Re: Document Categorizer

Posted by Jörn Kottmann <ko...@gmail.com>.
Just continue to add more data and also add a couple of samples per 
category.
The exception you see is well known and indicates that the trainer does 
not see
enough training samples.

We will fix the exception with the next bigger release and print an 
error message
instead.

Jörn

On 08/23/2012 04:51 PM, andrea maestroni wrote:
>   trie to adding some line at the train file...like this:
>
> GMDecrease Major acquisitions that have a lower gross margin than the existing network also \
>             had a negative impact on the overall gross margin, but it should improve following \
>             the implementation of its integration strategies .
> GMIncrease The upward movement of gross margin resulted from amounts pursuant to adjustments \
>             to obligations towards dealers .
> Caquetoire A caquetoire is an armchair with simply turned legs \
> 		 It has curved arms, but the shape of the seat is what really distinguishes it \
> 		 It was designed to be very wide in the front, and narrowed at the back, making a triangular shape \
> 		 The back was high and panelled, and sometimes was decorated with carving and medallions.
> Furniture If you want to buy outdoor furniture, you must give it the same consideration as buying indoor furniture \
> 		After all, your objective is the same: you want a comfortable and attractive space where you can relax or entertain \
> Style Figure out which style should dominate \
> 	 It can be a modern space with antique accents or a traditional space with contemporary accents \
> 	 Letting one style dominate is crucial \
> 	 because you don’t want to create a space where everything is fighting for equal attention.
> ..........
> ..........
> ..........
> Wood	All wood construction simply means that all parts are made of wood \
> 	However, the piece of furniture may include some combination of solid wood and engineered wood \
> 	An artificially laminated surface consists of plastic, foil or paper that is printed with a wood grain pattern \
> 	This is then bonded to a composite such as particleboard or medium density fiberboard \
> 	Engineered wood \
> 	There are two kinds of engineered wood: plywood and particleboard, which is also called fiberboard.
>
> Home_Safety So many furniture related accidents happen inside the home, that it makes sense to take a look at these indoor safety tips \
> 		  A lot of indoor accidents involve children, so make sure to go over your safety rules with them as well.
>
> in total there are 10 categories...
>
> but there are the same error...
>
> Il giorno 23/ago/2012, alle ore 16.18, Jörn Kottmann ha scritto:
>
>> On 08/23/2012 03:30 PM, andrea maestroni wrote:
>>> so i must add some line to the train file? or adding other file?
>>> there are some example for the file and for the classification?
>> The problem here is that the default training does a feature
>> cutoff of 5. So a feature must be seen at least 5 times to be included
>> in the training.
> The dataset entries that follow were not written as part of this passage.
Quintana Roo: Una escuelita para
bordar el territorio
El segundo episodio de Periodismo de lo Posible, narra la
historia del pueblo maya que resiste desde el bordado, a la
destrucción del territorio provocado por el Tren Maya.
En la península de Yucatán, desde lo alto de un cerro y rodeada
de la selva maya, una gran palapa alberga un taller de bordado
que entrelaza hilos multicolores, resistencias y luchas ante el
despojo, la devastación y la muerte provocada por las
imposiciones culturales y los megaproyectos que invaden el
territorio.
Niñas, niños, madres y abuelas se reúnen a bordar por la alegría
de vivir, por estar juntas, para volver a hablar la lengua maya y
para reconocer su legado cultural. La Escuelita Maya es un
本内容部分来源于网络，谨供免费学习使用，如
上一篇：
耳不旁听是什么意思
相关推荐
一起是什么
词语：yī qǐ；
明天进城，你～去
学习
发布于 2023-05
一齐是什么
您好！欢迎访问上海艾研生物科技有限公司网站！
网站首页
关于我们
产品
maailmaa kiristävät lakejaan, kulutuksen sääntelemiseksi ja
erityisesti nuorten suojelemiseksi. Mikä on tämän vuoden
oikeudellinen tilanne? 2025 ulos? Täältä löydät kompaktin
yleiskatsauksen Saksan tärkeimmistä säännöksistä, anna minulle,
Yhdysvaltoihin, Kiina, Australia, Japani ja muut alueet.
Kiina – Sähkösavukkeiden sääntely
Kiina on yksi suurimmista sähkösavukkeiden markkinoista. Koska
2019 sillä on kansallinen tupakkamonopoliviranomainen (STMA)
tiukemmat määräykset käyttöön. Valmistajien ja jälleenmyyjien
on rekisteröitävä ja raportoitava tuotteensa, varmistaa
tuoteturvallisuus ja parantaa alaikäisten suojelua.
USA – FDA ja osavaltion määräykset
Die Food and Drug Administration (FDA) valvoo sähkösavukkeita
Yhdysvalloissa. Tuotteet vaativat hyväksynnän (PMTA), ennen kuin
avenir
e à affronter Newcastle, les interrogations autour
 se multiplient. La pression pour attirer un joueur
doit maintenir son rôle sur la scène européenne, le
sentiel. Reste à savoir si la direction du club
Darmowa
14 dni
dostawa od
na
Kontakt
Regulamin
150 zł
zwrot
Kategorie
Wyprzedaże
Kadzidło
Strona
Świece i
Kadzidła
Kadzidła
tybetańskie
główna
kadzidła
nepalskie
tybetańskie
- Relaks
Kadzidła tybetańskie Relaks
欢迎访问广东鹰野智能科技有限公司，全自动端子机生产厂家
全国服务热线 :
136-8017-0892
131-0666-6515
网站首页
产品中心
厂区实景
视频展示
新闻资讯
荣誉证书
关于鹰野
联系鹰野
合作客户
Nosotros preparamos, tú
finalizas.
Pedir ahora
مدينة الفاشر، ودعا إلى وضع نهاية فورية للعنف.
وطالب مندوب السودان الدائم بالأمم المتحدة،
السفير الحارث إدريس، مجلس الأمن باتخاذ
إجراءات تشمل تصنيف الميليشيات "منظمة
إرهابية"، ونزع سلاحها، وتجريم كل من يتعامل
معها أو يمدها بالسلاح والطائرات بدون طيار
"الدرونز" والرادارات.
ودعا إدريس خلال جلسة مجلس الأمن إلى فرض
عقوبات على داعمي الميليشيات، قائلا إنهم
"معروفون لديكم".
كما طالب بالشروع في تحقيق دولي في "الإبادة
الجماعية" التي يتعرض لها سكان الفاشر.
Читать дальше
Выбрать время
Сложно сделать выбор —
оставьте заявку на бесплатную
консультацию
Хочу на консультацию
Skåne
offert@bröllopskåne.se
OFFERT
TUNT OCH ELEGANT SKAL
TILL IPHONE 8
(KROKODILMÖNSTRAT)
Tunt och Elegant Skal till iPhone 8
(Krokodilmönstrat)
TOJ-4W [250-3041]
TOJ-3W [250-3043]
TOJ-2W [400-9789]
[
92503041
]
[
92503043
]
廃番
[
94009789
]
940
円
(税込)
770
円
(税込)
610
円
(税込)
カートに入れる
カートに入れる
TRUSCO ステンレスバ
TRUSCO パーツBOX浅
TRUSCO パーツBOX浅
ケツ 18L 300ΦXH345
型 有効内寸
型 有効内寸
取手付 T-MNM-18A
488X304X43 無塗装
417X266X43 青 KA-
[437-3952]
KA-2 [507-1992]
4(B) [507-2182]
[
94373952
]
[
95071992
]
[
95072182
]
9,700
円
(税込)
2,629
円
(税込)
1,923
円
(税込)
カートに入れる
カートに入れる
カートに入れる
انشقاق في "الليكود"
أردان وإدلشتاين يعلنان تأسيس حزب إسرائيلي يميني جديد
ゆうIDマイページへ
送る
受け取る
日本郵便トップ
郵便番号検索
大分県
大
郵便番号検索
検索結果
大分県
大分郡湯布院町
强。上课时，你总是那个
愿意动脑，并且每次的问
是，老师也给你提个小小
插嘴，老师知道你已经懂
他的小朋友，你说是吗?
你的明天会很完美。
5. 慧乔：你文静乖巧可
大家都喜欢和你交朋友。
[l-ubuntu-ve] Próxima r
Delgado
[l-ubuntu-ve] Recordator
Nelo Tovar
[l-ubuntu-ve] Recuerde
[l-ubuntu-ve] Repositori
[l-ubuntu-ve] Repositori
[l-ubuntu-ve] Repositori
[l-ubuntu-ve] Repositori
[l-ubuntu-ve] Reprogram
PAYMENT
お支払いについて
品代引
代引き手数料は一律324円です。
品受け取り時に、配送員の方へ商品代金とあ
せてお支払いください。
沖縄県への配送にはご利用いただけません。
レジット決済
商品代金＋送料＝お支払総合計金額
With just two training samples you do not get to 5,
>> it should not crash if you set the cutoff to 0.
>>
>> But in the end the model will really be able to predict anything with
>> just two training samples. Usually you want to train with at least a few hundred
>> or thousands of samples.
>>
>> You need to add more lines to the training file. Each line is one document, starting
>> with the category, just like in the sample you experimented with.
>>
>> Jörn
>


Re: Document Categorizer

Posted by andrea maestroni <an...@gmail.com>.
 trie to adding some line at the train file...like this:

GMDecrease Major acquisitions that have a lower gross margin than the existing network also \ 
           had a negative impact on the overall gross margin, but it should improve following \ 
           the implementation of its integration strategies .
GMIncrease The upward movement of gross margin resulted from amounts pursuant to adjustments \
           to obligations towards dealers .
Caquetoire A caquetoire is an armchair with simply turned legs \
		 It has curved arms, but the shape of the seat is what really distinguishes it \
		 It was designed to be very wide in the front, and narrowed at the back, making a triangular shape \
		 The back was high and panelled, and sometimes was decorated with carving and medallions.
Furniture If you want to buy outdoor furniture, you must give it the same consideration as buying indoor furniture \
		After all, your objective is the same: you want a comfortable and attractive space where you can relax or entertain \
Style Figure out which style should dominate \
	 It can be a modern space with antique accents or a traditional space with contemporary accents \
	 Letting one style dominate is crucial \
	 because you don’t want to create a space where everything is fighting for equal attention.
..........
..........
..........
Wood	All wood construction simply means that all parts are made of wood \
	However, the piece of furniture may include some combination of solid wood and engineered wood \
	An artificially laminated surface consists of plastic, foil or paper that is printed with a wood grain pattern \
	This is then bonded to a composite such as particleboard or medium density fiberboard \
	Engineered wood \
	There are two kinds of engineered wood: plywood and particleboard, which is also called fiberboard.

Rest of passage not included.